WHAT IS NEEDED:
Which lines in the records below contain the word "Blogunuzu"? Copy each one.

Collected data

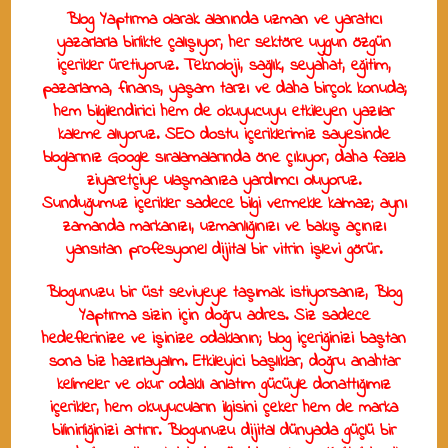
Blog Yaptırma
olarak alanında uzman ve yaratıcı
yazarlarla birlikte çalışıyor, her sektöre uygun özgün
içerikler üretiyoruz. Teknoloji, sağlık, seyahat, eğitim,
pazarlama, finans, yaşam tarzı ve daha birçok konuda;
hem bilgilendirici hem de okuyucuyu etkileyen yazılar
kaleme alıyoruz. SEO dostu içeriklerimiz sayesinde
bloglarınız Google sıralamalarında öne çıkıyor, daha fazla
ziyaretçiye ulaşmanıza yardımcı oluyoruz.
Sunduğumuz içerikler sadece bilgi vermekle kalmaz; aynı
zamanda markanızı, uzmanlığınızı ve bakış açınızı
yansıtan profesyonel dijital bir vitrin işlevi görür.
Blogunuzu bir üst seviyeye taşımak istiyorsanız,
Blog
Yaptırma
sizin için doğru adres. Siz sadece
hedeflerinize ve işinize odaklanın; blog içeriğinizi baştan
sona biz hazırlayalım. Etkileyici başlıklar, doğru anahtar
kelimeler ve okur odaklı anlatım gücüyle donattığımız
içerikler, hem okuyucuların ilgisini çeker hem de marka
bilinirliğinizi artırır. Blogunuzu dijital dünyada güçlü bir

RESPONSE AREA:
Blogunuzu bir üst seviyeye taşımak istiyorsanız,
bilinirliğinizi artırır. Blogunuzu dijital dünyada güçlü bir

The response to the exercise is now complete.